Accuracy BoostingC: 0.4692237257096348


Random Forest Classifier (RFC):

In [164]:
model3 = RandomForestClassifier()
model3.fit(x_train, y_train)

prediction = model3.predict(x_test)

hits = (y_test == prediction).value_counts()
print(f'Accuracy RandomForest: {hits[1] / len(y_test)}')

Accuracy RandomForest: 0.44460270627734255


Logistic Regression (LR):

In [165]:
model4 = LogisticRegression(max_iter=1000)
model4.fit(x_train, y_train)

prediction = model4.predict(x_test)

hits = (y_test == prediction).value_counts()
print(f'Accuracy Logistic: {hits[1] / len(y_test)}')

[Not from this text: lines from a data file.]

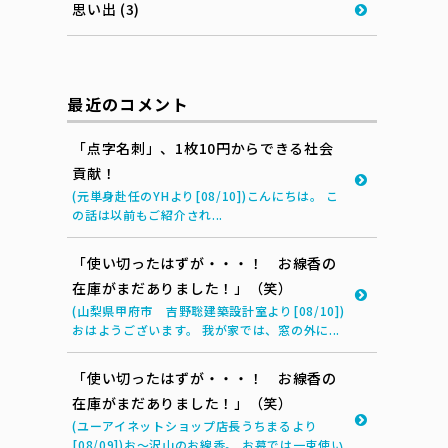
思い出 (3)
最近のコメント
「点字名刺」、1枚10円からできる社会
貢献！
(元単身赴任のYHより[08/10])こんにちは。 こ
の話は以前もご紹介され...
「使い切ったはずが・・・！ お線香の
在庫がまだありました！」（笑）
(山梨県甲府市 吉野聡建築設計室より[08/10])
おはようございます。 我が家では、窓の外に...
「使い切ったはずが・・・！ お線香の
在庫がまだありました！」（笑）
(ユーアイネットショップ店長うちまるより
[08/09])お～沢山のお線香。 お墓では一束使い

Accuracy Logistic: 0.47685420693865094


Let's see a table with the diferents accuracies of the four models:

| Model | Accuracy (%) |
|:----:|:----:|
| DTC | 37.60 |
| GBC | 46.92 |
| RFC | 44.46 |
| LR | 47.68 |

Finally, the most significant change is thaht we have increased just by a 0.4% the accuracy of the Logistic Regression model. Once finished all this tries it is save to say that the historics of goals and the historics of wins does not increase the efficiency of the models. 

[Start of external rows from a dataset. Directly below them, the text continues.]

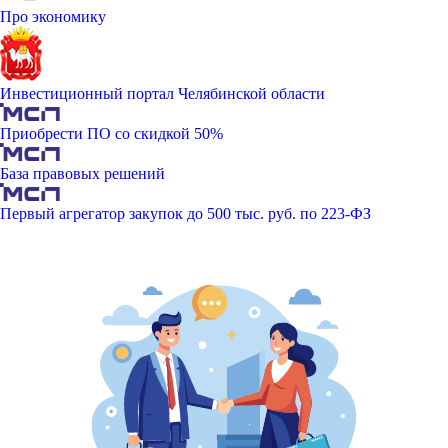
Про экономику
Инвестиционный портал Челябинской области
Приобрести ПО со скидкой 50%
База правовых решений
Первый агрегатор закупок до 500 тыс. руб. по 223-ФЗ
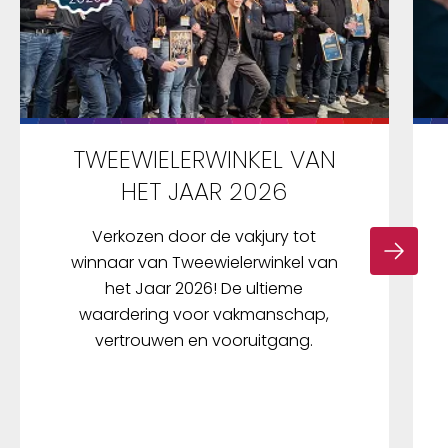
TWEEWIELERWINKEL VAN
HET JAAR 2026
Verkozen door de vakjury tot
winnaar van Tweewielerwinkel van
het Jaar 2026! De ultieme
waardering voor vakmanschap,
vertrouwen en vooruitgang.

After we have built multiple models to predict a 2020-2021 of LaLiga matchday the conclusion that we get is that a good prediction cannot be done using only these attributes. It is obvious that there are some parameters that are more important than others but none of them it is useful at all. Maybe we would need a parameter that tells us the fitness of the teams or the quality of squads to create a model that is capable to achieve better performances.